1

i use a cronjob to execute a filetransfer to a host and then telnet into the host and pipe some commands into it.

HOST=somehost
USER=postgres
PASSWD=blabla
ftp -n -v $HOST <<END_SCRIPT
quote USER $USER
quote PASS $PASSWD
put schema_1.sql
put schema_2.sql
quit
END_SCRIPT

(sleep 20;
 echo "blabla2";
 sleep 5;
 echo "psql -d cb3db -f schema_1.sql";
 echo "psql -d cb3db -f schema_2.sql";
 echo "rm *.sql";
 echo "exit;"
 ) | telnet -l postgres somehost
echo "END OF REMOTE SCRIPT" ||:

it seems whatever I pipe/echo into the session gets executed parallel, it happens the exit is executed before the sql finished executing. I tried to put sleeps before the exit command, but thats rather a guessing game.

I know this approach is certainly not the most secure because of passwords,etc. So if there is a safer and securer way to do the job let me know.

Thanks for any hints

3 Answers 3

4

"expect" is the usual way to script such interactions.

http://en.wikipedia.org/wiki/Expect

0

+1 for expect.

However, if you're like me, you'll find tcl (expect's native language) extremely painful.
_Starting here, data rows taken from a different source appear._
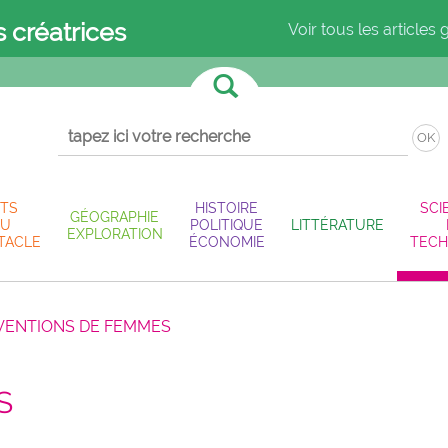
s créatrices
Voir tous les articles 
OK
TS
HISTOIRE
SCI
GÉOGRAPHIE
U
POLITIQUE
LITTÉRATURE
EXPLORATION
TACLE
ÉCONOMIE
TECH
VENTIONS DE FEMMES
S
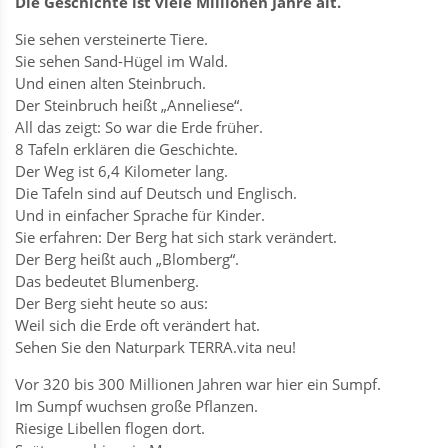
Die Geschichte ist viele Millionen Jahre alt.
Sie sehen versteinerte Tiere.
Sie sehen Sand-Hügel im Wald.
Und einen alten Steinbruch.
Der Steinbruch heißt „Anneliese“.
All das zeigt: So war die Erde früher.
8 Tafeln erklären die Geschichte.
Der Weg ist 6,4 Kilometer lang.
Die Tafeln sind auf Deutsch und Englisch.
Und in einfacher Sprache für Kinder.
Sie erfahren: Der Berg hat sich stark verändert.
Der Berg heißt auch „Blomberg“.
Das bedeutet Blumenberg.
Der Berg sieht heute so aus:
Weil sich die Erde oft verändert hat.
Sehen Sie den Naturpark TERRA.vita neu!
Vor 320 bis 300 Millionen Jahren war hier ein Sumpf.
Im Sumpf wuchsen große Pflanzen.
Riesige Libellen flogen dort.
If you dig down in to the wikipedia article, you'll find that there are perl and python (and certainly other) bindings for expect that let you do all the interactive things you need with much less code pain.

Best of luck.

0

Perl also has IPC::Run which I'm beginning to use after having used Expect (in Tcl and perl) quite a lot. My IPC::Run based code tends to be shorter and easier to read when I'm done.